● **Task description**: Lines containing the word "comp" are to be copied from the data below.

========================

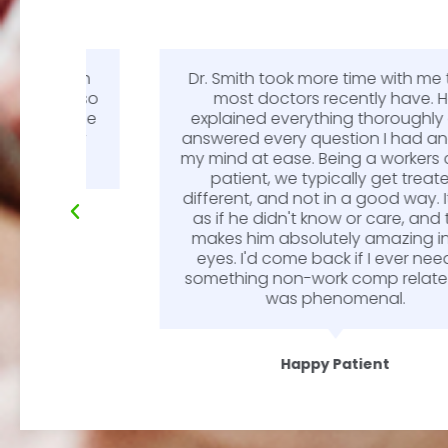
Smith
Dr. Smith took more time with me than
e is so
most doctors recently have. He
l. The
explained everything thoroughly and
endly
answered every question I had and put
my mind at ease. Being a workers comp
patient, we typically get treated
different, and not in a good way. It was
as if he didn't know or care, and that
makes him absolutely amazing in my
eyes. I'd come back if I ever needed
something non-work comp related. He
was phenomenal.
Happy Patient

========================

● **Result of the task**:
my mind at ease. Being a workers comp
something non-work comp related. He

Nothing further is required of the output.